Dodane przez Milka dnia 19-11-2010 15:14
#63

Moje relacje z rodzicami są bardzo dobre, żeby nie powiedzieć doskonałe [bo skazy się znajdą]. Nie zadają zbędnych pytań, jeśli mam gdzieś wyjść, to nie robią mi problemów, w końcu jestem dorosła i powinnam wiedzieć, co robię. Wielce się zdziwiłam, gdy wyrazili zgodę na mój wyjazd do Wrocławia samej [a to jest drugi koniec Polski, jakby na to nie patrzeć] kiedy miałam 16 lat. Ufają mi w pełni i nie boją się, że gdzieś się uchleję albo coś przeskrobię, bo wiedzą, że z mojej strony takie rzeczy są niemożliwe. No i puszczają mnie do moich internetowych znajomych bez żadnych problemów, przez co z niektórymi z nich widziałam się po kilka dni chyba z 6 razy :D.

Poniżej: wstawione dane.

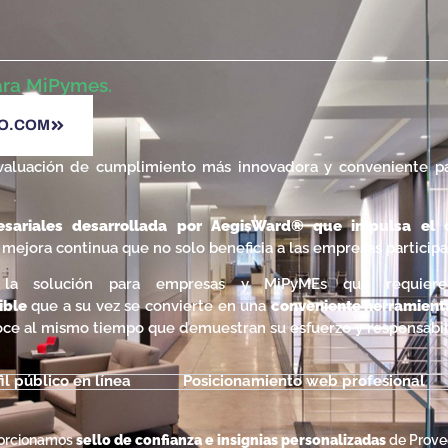
para MiPymes.
DO.COM
evaluación de cumplimiento más innovadora y conveniente 
resariales desarrollada por AegisWard® que impulsa el
ejora continua que no solo beneficia a las empresas participan
a solución para empresas y MiPyMEs que requiere
ible
que a su vez se convierte en una
conveniente herramienta
noce al mismo tiempo que demuestran su esfuerzo y responsabil
il público en línea
Posicionamiento web profesional
porcionamos
sello de confianza e insignias personalizadas
de Prove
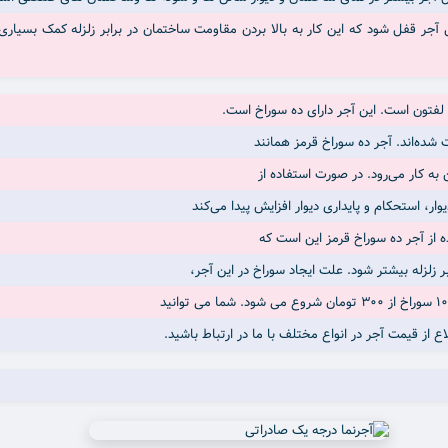
 شده‌اند. آجر ده سوراخ قرمز همانند
به کار می‌رود. در صورت استفاده از
ار، استحکام و پایداری دیوار افزایش پیدا می‌کند
ه از آجر ده سوراخ قرمز این است که
بر زلزله بیشتر شود. علت ایجاد سوراخ در این آجر،
اع از قیمت آجر در انواع مختلف با ما در ارتباط باشید.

Kiedy im oświadczyłam, że chcę studiować w Krakowie [czyli 500 km od mojego domu], bali się i zdziwili. Mimo, że to jednak skok w głęboką wodę i mój kontakt z nimi ograniczył się do telefonu raz na kilka dni i przyjazdu jedynie w święta, cieszą się z mojej decyzji. Znają mnie bardzo dobrze i wiedzą, że u siebie nie czułabym się tak dobrze jak tam, gdzie chcę się wybrać. Nie wyobrażają sobie, żeby narzucali mi swoje marzenia i pragnienia, bo to nie przejdzie. Moja mama chciała mieć jakiegoś lekarza w rodzinie, ale wie, że to niemożliwe. Z kolei tato pragnął, żeby była ze mnie ekonomistka (co zresztą prawie się udało...), ale to też nie moja działka. Może i nie są z tego powodu tak szczęśliwi, ale dobrze im z myślą, że samodzielnie podejmuje decyzje i jestem z nich zadowolona.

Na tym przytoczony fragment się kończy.